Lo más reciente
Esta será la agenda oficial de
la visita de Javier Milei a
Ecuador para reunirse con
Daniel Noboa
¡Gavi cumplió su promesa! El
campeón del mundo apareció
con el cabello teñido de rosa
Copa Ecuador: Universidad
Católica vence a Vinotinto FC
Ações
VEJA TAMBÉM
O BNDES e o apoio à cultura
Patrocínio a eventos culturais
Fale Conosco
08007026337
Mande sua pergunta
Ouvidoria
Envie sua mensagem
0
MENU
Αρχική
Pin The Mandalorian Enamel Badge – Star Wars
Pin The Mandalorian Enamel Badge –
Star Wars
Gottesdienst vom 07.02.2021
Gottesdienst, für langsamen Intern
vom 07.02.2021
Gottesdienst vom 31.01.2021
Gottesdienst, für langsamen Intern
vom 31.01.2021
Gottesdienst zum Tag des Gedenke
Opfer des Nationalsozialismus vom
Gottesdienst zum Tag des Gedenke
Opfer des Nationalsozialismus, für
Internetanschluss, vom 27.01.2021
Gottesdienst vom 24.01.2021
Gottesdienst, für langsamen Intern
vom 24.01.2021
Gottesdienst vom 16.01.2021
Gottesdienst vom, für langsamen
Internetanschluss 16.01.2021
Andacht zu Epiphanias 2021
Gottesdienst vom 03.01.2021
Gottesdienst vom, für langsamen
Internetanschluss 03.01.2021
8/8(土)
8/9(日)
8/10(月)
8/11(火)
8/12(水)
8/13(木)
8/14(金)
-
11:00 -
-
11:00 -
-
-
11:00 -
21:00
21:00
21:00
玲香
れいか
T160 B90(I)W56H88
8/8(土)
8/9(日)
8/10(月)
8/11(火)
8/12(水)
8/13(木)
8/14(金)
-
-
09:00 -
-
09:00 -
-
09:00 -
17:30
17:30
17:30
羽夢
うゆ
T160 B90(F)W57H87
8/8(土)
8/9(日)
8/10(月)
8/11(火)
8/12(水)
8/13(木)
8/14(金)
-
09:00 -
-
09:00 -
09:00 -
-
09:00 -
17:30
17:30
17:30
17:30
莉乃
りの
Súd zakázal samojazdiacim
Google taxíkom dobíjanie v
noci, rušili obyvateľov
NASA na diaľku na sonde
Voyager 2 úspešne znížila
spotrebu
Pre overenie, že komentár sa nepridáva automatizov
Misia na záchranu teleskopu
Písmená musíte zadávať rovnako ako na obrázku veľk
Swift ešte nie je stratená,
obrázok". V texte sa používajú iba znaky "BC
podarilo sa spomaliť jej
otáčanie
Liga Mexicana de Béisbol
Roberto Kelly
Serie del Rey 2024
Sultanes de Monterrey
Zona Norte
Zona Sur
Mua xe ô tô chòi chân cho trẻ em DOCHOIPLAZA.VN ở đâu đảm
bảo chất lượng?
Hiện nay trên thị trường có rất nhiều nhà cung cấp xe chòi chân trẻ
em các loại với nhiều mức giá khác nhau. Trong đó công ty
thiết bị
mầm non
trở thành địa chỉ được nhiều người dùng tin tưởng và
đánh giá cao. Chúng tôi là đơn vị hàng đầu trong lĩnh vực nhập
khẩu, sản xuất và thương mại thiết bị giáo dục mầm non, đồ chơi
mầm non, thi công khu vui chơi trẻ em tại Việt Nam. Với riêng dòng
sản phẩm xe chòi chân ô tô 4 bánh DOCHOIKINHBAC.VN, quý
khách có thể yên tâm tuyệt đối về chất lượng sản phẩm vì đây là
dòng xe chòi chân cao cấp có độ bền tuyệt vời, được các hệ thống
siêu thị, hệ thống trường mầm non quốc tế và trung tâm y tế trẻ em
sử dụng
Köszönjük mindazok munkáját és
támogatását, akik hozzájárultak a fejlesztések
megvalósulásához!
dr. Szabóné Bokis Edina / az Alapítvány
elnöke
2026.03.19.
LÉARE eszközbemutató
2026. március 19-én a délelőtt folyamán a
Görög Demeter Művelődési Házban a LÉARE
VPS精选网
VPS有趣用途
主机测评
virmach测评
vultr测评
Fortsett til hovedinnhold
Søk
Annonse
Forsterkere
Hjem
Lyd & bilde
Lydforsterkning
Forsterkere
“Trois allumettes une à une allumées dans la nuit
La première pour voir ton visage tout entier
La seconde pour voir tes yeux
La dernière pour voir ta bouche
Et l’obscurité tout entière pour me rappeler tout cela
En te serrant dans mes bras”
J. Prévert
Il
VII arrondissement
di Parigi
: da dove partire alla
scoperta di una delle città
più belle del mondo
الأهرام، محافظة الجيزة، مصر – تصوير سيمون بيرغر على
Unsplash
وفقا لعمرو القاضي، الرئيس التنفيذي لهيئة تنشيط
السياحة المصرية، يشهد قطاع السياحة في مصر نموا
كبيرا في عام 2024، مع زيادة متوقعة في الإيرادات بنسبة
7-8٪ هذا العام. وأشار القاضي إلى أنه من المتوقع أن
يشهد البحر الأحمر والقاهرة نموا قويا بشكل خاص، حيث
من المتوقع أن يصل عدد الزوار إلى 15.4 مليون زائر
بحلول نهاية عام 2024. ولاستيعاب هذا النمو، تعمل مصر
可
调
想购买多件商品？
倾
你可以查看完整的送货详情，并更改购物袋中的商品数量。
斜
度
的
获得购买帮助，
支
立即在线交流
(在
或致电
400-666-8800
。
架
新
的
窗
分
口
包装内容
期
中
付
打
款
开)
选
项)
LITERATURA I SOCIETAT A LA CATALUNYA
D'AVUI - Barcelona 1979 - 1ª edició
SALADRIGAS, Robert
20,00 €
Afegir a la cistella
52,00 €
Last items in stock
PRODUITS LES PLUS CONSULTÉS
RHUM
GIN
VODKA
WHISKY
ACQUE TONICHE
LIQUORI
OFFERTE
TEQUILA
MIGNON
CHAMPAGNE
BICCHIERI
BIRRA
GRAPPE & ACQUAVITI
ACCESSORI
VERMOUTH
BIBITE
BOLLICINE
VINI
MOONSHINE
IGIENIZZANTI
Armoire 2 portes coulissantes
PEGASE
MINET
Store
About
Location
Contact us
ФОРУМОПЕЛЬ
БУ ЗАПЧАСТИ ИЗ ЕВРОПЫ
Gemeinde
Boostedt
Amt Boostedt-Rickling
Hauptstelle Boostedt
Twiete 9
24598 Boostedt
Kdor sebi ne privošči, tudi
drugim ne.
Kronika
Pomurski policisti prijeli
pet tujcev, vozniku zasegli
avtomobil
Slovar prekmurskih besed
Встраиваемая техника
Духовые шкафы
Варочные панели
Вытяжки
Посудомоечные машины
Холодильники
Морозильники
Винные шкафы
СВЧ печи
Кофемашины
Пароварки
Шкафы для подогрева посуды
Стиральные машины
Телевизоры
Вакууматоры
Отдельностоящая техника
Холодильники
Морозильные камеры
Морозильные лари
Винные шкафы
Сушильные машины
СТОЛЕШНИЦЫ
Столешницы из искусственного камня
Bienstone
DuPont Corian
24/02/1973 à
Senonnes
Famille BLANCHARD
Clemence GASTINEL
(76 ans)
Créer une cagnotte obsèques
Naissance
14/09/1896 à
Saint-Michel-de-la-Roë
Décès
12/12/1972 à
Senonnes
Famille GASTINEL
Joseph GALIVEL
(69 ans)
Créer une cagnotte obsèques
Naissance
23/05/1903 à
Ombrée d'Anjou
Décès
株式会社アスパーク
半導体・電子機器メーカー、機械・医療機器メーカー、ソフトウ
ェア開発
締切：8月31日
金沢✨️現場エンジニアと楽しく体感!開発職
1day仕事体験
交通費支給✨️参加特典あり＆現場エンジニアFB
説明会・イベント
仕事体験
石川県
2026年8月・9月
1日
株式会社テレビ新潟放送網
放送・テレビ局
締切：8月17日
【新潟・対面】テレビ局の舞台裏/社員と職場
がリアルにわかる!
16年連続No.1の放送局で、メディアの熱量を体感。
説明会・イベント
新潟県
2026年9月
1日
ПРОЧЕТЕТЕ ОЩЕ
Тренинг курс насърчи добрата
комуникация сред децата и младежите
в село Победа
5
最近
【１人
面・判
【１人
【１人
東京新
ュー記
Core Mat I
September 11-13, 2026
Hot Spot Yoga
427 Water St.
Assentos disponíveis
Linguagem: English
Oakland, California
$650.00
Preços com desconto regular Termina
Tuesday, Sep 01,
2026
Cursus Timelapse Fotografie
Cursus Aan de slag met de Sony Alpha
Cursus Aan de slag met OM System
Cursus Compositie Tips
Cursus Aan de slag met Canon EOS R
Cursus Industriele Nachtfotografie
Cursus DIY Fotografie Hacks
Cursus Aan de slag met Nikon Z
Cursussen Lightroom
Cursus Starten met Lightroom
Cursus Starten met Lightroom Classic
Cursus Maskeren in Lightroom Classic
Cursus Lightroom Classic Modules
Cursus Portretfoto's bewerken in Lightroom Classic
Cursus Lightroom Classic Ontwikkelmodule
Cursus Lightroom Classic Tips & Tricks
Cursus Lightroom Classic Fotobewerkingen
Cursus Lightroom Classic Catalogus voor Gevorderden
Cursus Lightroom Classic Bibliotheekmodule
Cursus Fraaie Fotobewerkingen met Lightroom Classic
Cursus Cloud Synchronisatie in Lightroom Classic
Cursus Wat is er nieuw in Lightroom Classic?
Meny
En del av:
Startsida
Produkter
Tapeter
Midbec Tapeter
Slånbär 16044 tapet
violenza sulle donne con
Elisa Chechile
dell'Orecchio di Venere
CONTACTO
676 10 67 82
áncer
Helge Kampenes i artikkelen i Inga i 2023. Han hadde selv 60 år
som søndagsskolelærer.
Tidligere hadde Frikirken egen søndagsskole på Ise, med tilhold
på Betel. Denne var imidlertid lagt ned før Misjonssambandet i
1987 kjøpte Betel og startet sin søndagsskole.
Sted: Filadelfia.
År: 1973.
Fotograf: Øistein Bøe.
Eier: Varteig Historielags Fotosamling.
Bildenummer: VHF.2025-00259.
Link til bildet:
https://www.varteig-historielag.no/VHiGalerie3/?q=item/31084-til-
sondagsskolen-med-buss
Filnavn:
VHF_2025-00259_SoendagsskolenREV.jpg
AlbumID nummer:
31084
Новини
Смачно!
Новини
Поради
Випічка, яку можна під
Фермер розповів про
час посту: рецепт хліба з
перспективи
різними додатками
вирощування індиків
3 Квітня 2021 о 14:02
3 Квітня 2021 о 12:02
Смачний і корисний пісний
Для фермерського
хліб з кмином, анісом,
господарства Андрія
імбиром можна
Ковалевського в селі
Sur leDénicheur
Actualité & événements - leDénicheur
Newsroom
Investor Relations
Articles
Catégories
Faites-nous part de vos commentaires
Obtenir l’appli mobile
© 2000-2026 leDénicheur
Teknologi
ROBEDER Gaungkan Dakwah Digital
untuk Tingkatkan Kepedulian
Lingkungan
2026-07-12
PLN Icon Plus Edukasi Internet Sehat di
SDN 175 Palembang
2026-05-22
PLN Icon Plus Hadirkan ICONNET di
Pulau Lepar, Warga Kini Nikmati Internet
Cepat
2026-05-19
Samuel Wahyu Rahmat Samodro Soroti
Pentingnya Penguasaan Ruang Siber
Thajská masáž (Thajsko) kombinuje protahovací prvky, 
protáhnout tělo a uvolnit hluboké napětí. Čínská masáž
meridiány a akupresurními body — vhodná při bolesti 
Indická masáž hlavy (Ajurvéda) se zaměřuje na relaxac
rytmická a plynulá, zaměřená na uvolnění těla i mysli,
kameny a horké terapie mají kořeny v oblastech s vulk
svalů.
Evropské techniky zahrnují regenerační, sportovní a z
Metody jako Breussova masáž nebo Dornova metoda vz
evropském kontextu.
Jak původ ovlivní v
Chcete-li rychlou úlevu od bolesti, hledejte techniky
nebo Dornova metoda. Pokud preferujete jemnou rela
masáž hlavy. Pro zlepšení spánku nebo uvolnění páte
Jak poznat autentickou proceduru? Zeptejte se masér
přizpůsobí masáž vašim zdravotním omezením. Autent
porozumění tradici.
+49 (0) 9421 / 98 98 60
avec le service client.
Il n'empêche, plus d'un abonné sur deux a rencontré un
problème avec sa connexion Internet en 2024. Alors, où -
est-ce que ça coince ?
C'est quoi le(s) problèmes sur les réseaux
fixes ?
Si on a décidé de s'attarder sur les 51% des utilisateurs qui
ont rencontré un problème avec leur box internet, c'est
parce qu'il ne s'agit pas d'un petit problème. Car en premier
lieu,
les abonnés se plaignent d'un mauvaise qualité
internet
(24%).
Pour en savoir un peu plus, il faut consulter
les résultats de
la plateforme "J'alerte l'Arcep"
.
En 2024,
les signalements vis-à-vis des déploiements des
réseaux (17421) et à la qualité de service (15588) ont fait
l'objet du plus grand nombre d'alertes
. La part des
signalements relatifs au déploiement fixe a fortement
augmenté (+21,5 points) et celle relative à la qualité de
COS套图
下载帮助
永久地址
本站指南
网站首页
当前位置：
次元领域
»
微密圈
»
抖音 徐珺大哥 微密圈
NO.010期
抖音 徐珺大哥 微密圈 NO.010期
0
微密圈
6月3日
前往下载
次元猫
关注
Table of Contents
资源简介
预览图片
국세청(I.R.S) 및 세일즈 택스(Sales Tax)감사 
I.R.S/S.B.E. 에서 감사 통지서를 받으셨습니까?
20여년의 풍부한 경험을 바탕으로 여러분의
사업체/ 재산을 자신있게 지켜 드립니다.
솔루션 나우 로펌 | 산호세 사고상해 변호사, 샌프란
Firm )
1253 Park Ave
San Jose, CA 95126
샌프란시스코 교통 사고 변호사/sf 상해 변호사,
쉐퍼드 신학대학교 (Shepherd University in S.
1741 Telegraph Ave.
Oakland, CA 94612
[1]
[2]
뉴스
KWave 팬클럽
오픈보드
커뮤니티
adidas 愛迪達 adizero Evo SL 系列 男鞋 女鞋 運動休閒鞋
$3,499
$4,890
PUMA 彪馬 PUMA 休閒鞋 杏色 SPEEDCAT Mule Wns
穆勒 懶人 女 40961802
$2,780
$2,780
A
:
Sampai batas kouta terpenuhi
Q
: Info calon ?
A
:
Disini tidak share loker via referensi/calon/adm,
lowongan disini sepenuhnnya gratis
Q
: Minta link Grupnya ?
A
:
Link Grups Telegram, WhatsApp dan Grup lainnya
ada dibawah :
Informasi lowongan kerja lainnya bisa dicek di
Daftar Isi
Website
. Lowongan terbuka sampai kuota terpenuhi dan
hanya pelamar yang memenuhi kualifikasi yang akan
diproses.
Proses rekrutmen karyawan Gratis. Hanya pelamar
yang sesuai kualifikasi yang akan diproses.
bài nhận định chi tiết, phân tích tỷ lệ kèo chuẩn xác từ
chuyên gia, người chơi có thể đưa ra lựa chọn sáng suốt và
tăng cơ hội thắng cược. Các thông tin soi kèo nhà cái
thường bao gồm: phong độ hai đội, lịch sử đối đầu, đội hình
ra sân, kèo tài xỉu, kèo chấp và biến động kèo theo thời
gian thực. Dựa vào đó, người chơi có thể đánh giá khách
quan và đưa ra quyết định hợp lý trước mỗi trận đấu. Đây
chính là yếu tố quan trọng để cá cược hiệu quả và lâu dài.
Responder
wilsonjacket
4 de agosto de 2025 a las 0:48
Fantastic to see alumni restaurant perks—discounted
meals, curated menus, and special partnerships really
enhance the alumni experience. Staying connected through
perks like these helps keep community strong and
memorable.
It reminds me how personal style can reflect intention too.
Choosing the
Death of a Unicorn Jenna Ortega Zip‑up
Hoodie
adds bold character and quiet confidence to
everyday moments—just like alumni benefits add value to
== == ==
Required action.
Write out exactly the lines above from the line with "signalements relatifs au" through the line with "Fantastic to see", both of them included, and leave out all other lines.

Response area.
signalements relatifs au déploiement fixe a fortement
augmenté (+21,5 points) et celle relative à la qualité de
COS套图
下载帮助
永久地址
本站指南
网站首页
当前位置：
次元领域
»
微密圈
»
抖音 徐珺大哥 微密圈
NO.010期
抖音 徐珺大哥 微密圈 NO.010期
0
微密圈
6月3日
前往下载
次元猫
关注
Table of Contents
资源简介
预览图片
국세청(I.R.S) 및 세일즈 택스(Sales Tax)감사 
I.R.S/S.B.E. 에서 감사 통지서를 받으셨습니까?
20여년의 풍부한 경험을 바탕으로 여러분의
사업체/ 재산을 자신있게 지켜 드립니다.
솔루션 나우 로펌 | 산호세 사고상해 변호사, 샌프란
Firm )
1253 Park Ave
San Jose, CA 95126
샌프란시스코 교통 사고 변호사/sf 상해 변호사,
쉐퍼드 신학대학교 (Shepherd University in S.
1741 Telegraph Ave.
Oakland, CA 94612
[1]
[2]
뉴스
KWave 팬클럽
오픈보드
커뮤니티
adidas 愛迪達 adizero Evo SL 系列 男鞋 女鞋 運動休閒鞋
$3,499
$4,890
PUMA 彪馬 PUMA 休閒鞋 杏色 SPEEDCAT Mule Wns
穆勒 懶人 女 40961802
$2,780
$2,780
A
:
Sampai batas kouta terpenuhi
Q
: Info calon ?
A
:
Disini tidak share loker via referensi/calon/adm,
lowongan disini sepenuhnnya gratis
Q
: Minta link Grupnya ?
A
:
Link Grups Telegram, WhatsApp dan Grup lainnya
ada dibawah :
Informasi lowongan kerja lainnya bisa dicek di
Daftar Isi
Website
. Lowongan terbuka sampai kuota terpenuhi dan
hanya pelamar yang memenuhi kualifikasi yang akan
diproses.
Proses rekrutmen karyawan Gratis. Hanya pelamar
yang sesuai kualifikasi yang akan diproses.
bài nhận định chi tiết, phân tích tỷ lệ kèo chuẩn xác từ
chuyên gia, người chơi có thể đưa ra lựa chọn sáng suốt và
tăng cơ hội thắng cược. Các thông tin soi kèo nhà cái
thường bao gồm: phong độ hai đội, lịch sử đối đầu, đội hình
ra sân, kèo tài xỉu, kèo chấp và biến động kèo theo thời
gian thực. Dựa vào đó, người chơi có thể đánh giá khách
quan và đưa ra quyết định hợp lý trước mỗi trận đấu. Đây
chính là yếu tố quan trọng để cá cược hiệu quả và lâu dài.
Responder
wilsonjacket
4 de agosto de 2025 a las 0:48
Fantastic to see alumni restaurant perks—discounted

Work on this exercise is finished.